"How
could anything this good be bad?" She winks at him.
"Go on, try it. Just one bite and you'll see what I
mean."
“But,
I don’t know if I should…what if…?” he says with
great unease.
“Come
on. Trust me. I would never steer you wrong. Try it. You’ll
see.” She replies enthusiastically.
The guy
is intrigued. The fruit is delightfully red, sounds crispy
every time she bites into it, and if her reactions are any
indication, the thing must be really great.
"Oh,
all right." He lounges beside her, reaches for the
fruit and sinks his teeth into it. She made the pitch, he
bought it, and the rest, as they say, is history.
I've
just reconstructed (with a teensy bit of artistic license)
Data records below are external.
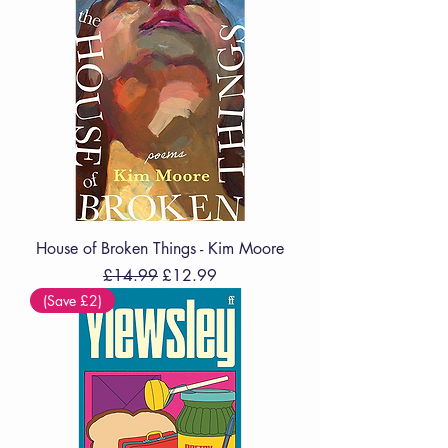
House of Broken Things - Kim Moore
Regular Price
Sale Price
£14.99
£12.99
(Save £2)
what might be the first recorded sale in the history of
humankind: the moment Eve sold Adam on eating the
forbidden fruit. Sales! It's great stuff, a big mover and
shaker in the human equation. And it's exactly what you
want your website to accomplish. You just need to keep
this in mind: the time-tested sales principles that
have worked offline since forever do work online. In
fact, they’re essential. Ignore them and not very many
people will buy your apples.
You can
trace the development of the art and science of sales from
early barter economies through the invention of currency,
from nomadic markets to retail stores and then to huge
malls, from road shows and door-to-door to telemarketing
and TV shopping. In every single case the medium was new,
and sometimes even amazing, but the message, the
systematic process of getting a customer to buy, has
been the same. QVC didn’t succeed by forcing a new
technology on its customers and demanding they adapt, but
rather by adapting the technology so it could serve
customers the way they’ve always preferred to be served,
but better.
People
have employed every communication medium available as a
sales tool, so it's no surprise to Your Grokness that with
the recent development of the PC and the Internet, you
humans would turn your attention to selling online.
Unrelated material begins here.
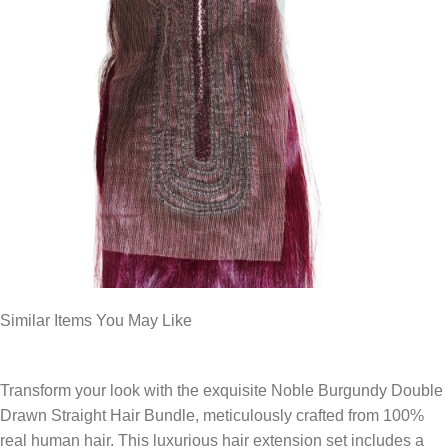
Similar Items You May Like
Transform your look with the exquisite Noble Burgundy Double
Drawn Straight Hair Bundle, meticulously crafted from 100%
real human hair. This luxurious hair extension set includes a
There's one small catch, however (if you haven't already
figured it out). All previous vehicles for sales allowed
for some degree of human interaction. Successful
selling is human-centered - people meeting the needs
of people based on a series of steps understood, either
explicitly or implicitly, by all participants. As far as
the recent history of sales has played out online,
however, websites have replaced the human-centered sales
process with lots of non-human-friendly technology. But
the Internet does not change the fact that people do want
to be sold (in a positive way), that buying is
fundamentally an emotional decision, and that to be
successful, sales must stay in touch with its
human-centered roots regardless of the medium.
We’ve
got plenty of red ink and dotcom failures to prove the
present approach to online sales is sorely lacking in
fundamental sales ability. When you’ve got fancy
designs, elaborate programming and the marketing people
burying your site in “eyeballs” but you can’t
convert enough of your traffic to make a dent in your
expenses, do you have a design problem, a programming
problem, a marketing problem or … a sales problem?
What's
the next phase in the history of online sales going to be?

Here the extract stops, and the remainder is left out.